The Role of I1‐Imidazoline Receptors and a2‐Adrenergic Receptors in the Modulation of Glucose and Lipid Metabolism in the SHROB Model of Metabolic Syndrome X

: Hypertension is commonly accompanied by obesity, hyperlipidemia, and insulin resistance in humans, a cluster of abnormalities known as metabolic syndrome X. With the notable exception of inhibitors of the renin-angiotensin system, which have mildly beneficial effects on insulin resistance, most antihypertensive agents worsen one or more components of metabolic syndrome X. Second-generation centrally acting antihypertensive agents such as rilmenidine and moxonidine have mixed effects on components of metabolic syndrome X, which might reflect in part actions on two different receptors: I1-imidazoline and a2-adrenergic. Using a rat model of metabolic syndrome X, we sought to separate the influence of these two receptors on glucose and lipid metabolism by using selective antagonists.
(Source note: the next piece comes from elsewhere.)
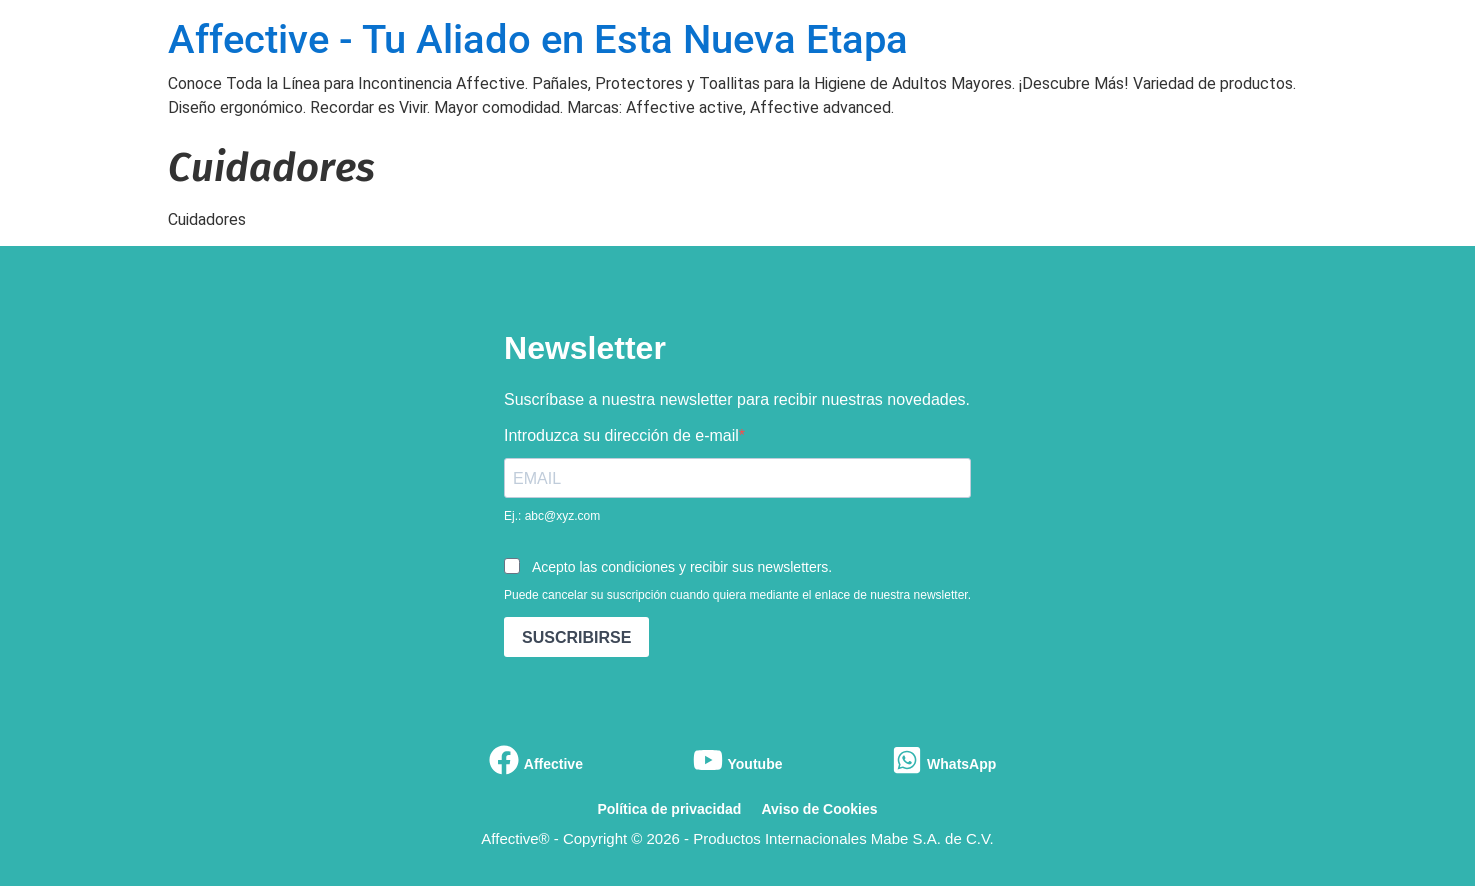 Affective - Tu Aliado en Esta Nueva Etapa (538, 39)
Rilmenidine and moxonidine acutely raised glucose and lowered insulin, thereby further worsening glucose tolerance. These effects were entirely mediated by a2-adrenergic receptors. Rilmenidine and moxonidine also lowered glucagon, an effect that was mediated solely by I1-imidazoline receptors since it was potentiated by a2-blockade, but eliminated in the presence of I1-antagonists. Lowering of triglyceride and cholesterol levels followed the same pattern as glucagon, implicating I1-imidazoline receptors in lipid-lowering actions. Chronic treatment with moxonidine reproduced the beneficial effects on glucagon and lipids while the acute hyperglycemic response did not persist. Thus, a2-adrenergic receptors mediate an acute deterioration of glucose tolerance, whereas in contrast I1-imidazoline receptors appear to mediate the persistent long-term improvements in glucose tolerance. The therapeutic action of I1-imidazoline agonists may be primarily mediated through reduced glucagon secretion.